なお原稿600の位置を表す全ての判定特徴点座標が無効となった場合は、その時点で原稿入れ替えありと判断してもよい。
[本発明に係る画像読取方法の第七実施形態]
次に、本発明に係る画像読取装置の実施形態であるスキャナ100を用いて実行可能な画像読取方法の第七実施形態について説明する。図19(a)に例示するように、ユーザが原稿600を入れ替える場合、前の原稿600を完全に抜き取る前に次の原稿600を挿入する場合がある。この場合、原稿600の輪郭は、図19(b)に示すように読み取り画像において複数抽出されることになる。図19(b)に例示するように、複数の原稿600の輪郭を同時に抽出した場合、どの判定特徴点を用いて原稿600の入れ替えを判定すべきか、見分けが付かなくなる。
そこで、第七実施形態に係る画像読取方法は、既に説明をした実施形態と特徴点座標差分算出処理(S406、S706)において、異なる処理を実行する。したがって、この異なる処理について図12のフローチャートを用いて詳細に説明し、その他の処理の説明は省略する。
まず、特徴点座標が正常に算出された後に(S405/NO、S705/NO)、今周期において取得した読み取り画像から算出した四隅座標(判定特徴点座標)を基準特徴点座標と比較した場合、その差が最小になる判定特徴点座標の組み合わせを決定する(S1201)。即ち、今周期において取得した読み取り画像のそれぞれの輪郭ごと算出した判定特徴点座標を基準特徴点座標と比較して、近い方の判定特徴点座標を入れ替え判定用として決定する。これによって、入れ替え後の原稿600の判定特徴点座標と参照してしまうことを防ぐ。
S1201において決定された判定特徴点座標を用いて、S406およびS706と同様の特徴点差分算出処理を実行する(S1202)。具体的には、に、(X11diff、Y11diff)、(X12diff、Y12diff)、(X13diff、Y13diff)、(X14diff、Y14diff)、をそれぞれ算出する。その後、すでに説明したとおり、原稿入替判定処理(S407、S707)をする。
本実施形態に係るスキャナ100によれば、読み取り後の原稿600が完全に抜き取られる前に次の原稿600を挿入された場合であっても、原稿600の入れ替えを正しく検知することができる。
以上説明した各実施形態に係るスキャナ100によれば、原稿600の中心座標を基準にして原稿600の入れ替えを判定するのではなく、原稿600の輪郭を構成する特徴点座標を用いて原稿600の入れ替えを判定する。これによって、例えば、ユーザが原稿600を垂直方向に持ち上げた場合であっても、原稿600の入れ替えを判定することができる。仮に、原稿600の中心座標に基づく入替判定とすると、原稿600を持ち上げた場合には、前周期の読み取り画像に係る中心座標と後周期の読み取り画像に係る中心座標の差はほとんど生じず、原稿600が動いていないように誤判定することになる。即ち、中心座標を用いると原稿600の入れ替えの判定ができない場合がある。

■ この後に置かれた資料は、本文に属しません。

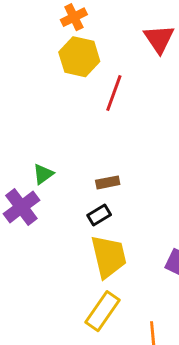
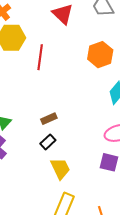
yellow trapezoid: (109, 257) -> (60, 169), size x0.7

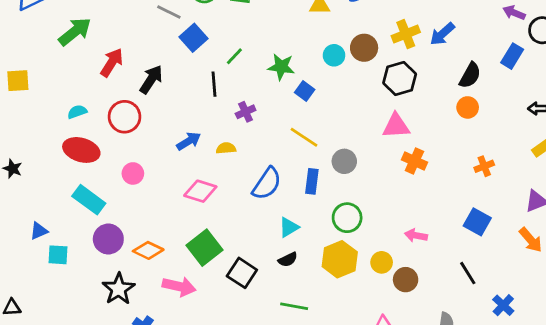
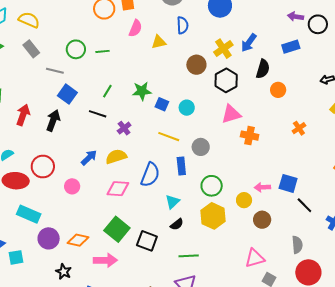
blue square: (194, 38) -> (67, 94), moved
cyan circle: (334, 55) -> (187, 108), moved
blue rectangle: (512, 56) -> (291, 47), moved, turned 54
black semicircle: (470, 75) -> (263, 69), moved
black line: (214, 84) -> (98, 114), turned -54
red circle: (125, 117) -> (43, 167), moved
yellow semicircle: (226, 148) -> (116, 157), size x1.5
pink circle: (133, 173) -> (72, 186), moved
pink diamond: (200, 191) -> (118, 189), moved
blue square: (477, 222) -> (288, 183), moved
yellow circle: (382, 262) -> (244, 200), moved
black star: (119, 289) -> (64, 272), size x0.7

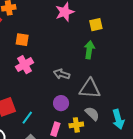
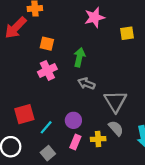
green arrow: (89, 50) -> (79, 57), moved
gray triangle: (90, 89) -> (115, 101), turned 50
purple circle: (61, 103) -> (73, 120), moved

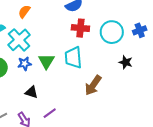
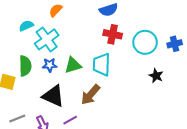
green triangle: (46, 61) -> (73, 65), turned 36
brown arrow: (93, 85) -> (91, 95), moved
black triangle: (31, 92) -> (53, 96), size x1.6

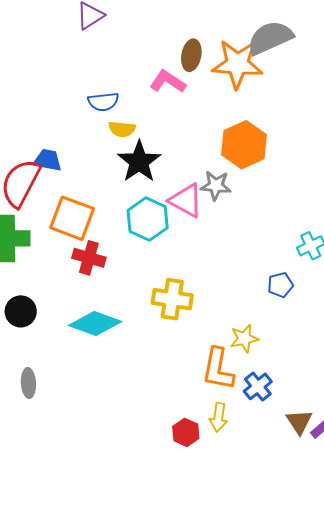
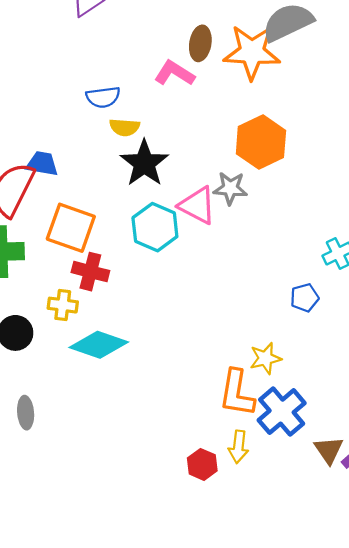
yellow cross: (172, 299) -> (63, 305), moved, size x0.7
blue cross: (258, 386) -> (282, 412), size x1.5

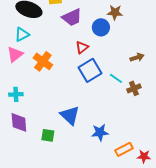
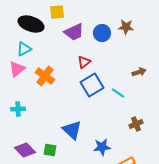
brown star: (115, 12) -> (126, 27), moved
blue circle: (101, 27) -> (102, 33), moved
brown cross: (134, 88) -> (136, 124), moved
purple diamond: (19, 122) -> (25, 150), moved, turned -40

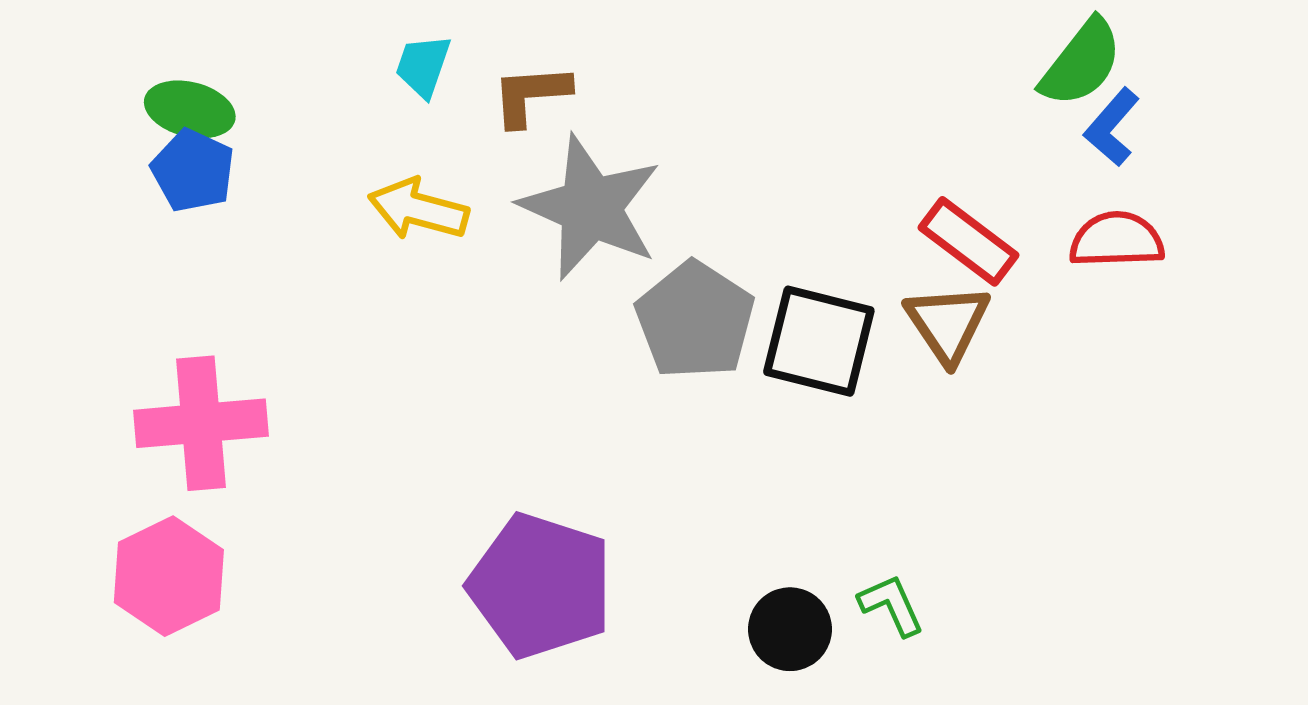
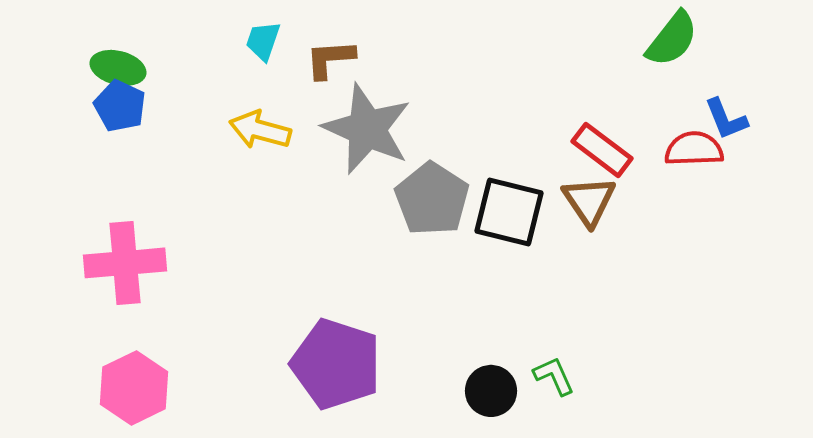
blue L-shape: (1112, 127) -> (726, 119), moved, turned -63
pink hexagon: (169, 576) -> (134, 388), moved

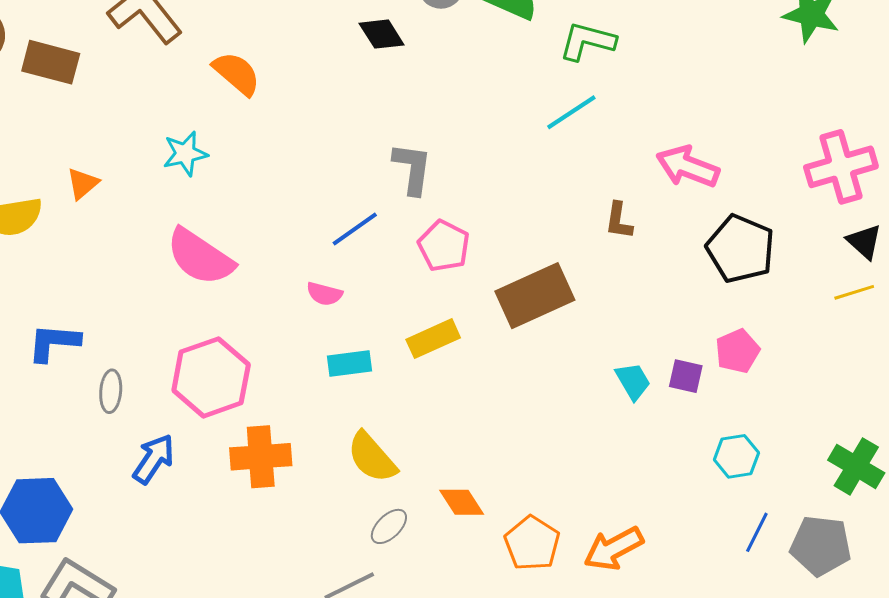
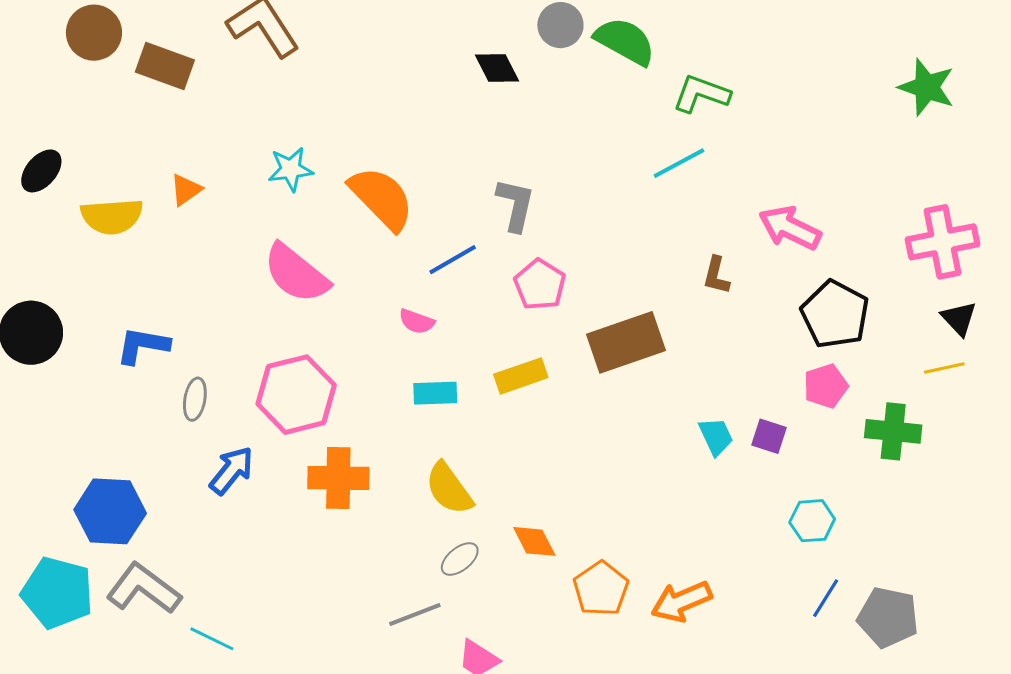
orange semicircle: (237, 73) -> (382, 198), moved, size x1.4
pink pentagon: (737, 351) -> (826, 386), moved
green cross: (856, 466) -> (893, 431), moved, turned -30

即ち、原稿600を持ち上げて、読み取り画像が原稿600で埋め尽くしてしまった状態で、持ち上げた原稿600の下で新たな原稿600を入れ替えた場合などは、原稿600の入替判定ができない。一般的に、原稿600を入れ替えない場合に原稿を持ち上げる動作を行うことは考え難い。
そこで、本実施形態に係るスキャナ100は、一般的に、原稿600を入れ替えない場合に原稿を持ち上げる動作を行うことは考え難いことに着目し、原稿600の入替判定に用いるための、原稿600の位置を示す情報として、原稿600の四隅の座標を用いる。これによって、ユーザが原稿600を垂直方向に持ち上げた場合であっても原稿600の入れ替えの判定を精度よく行うことができる。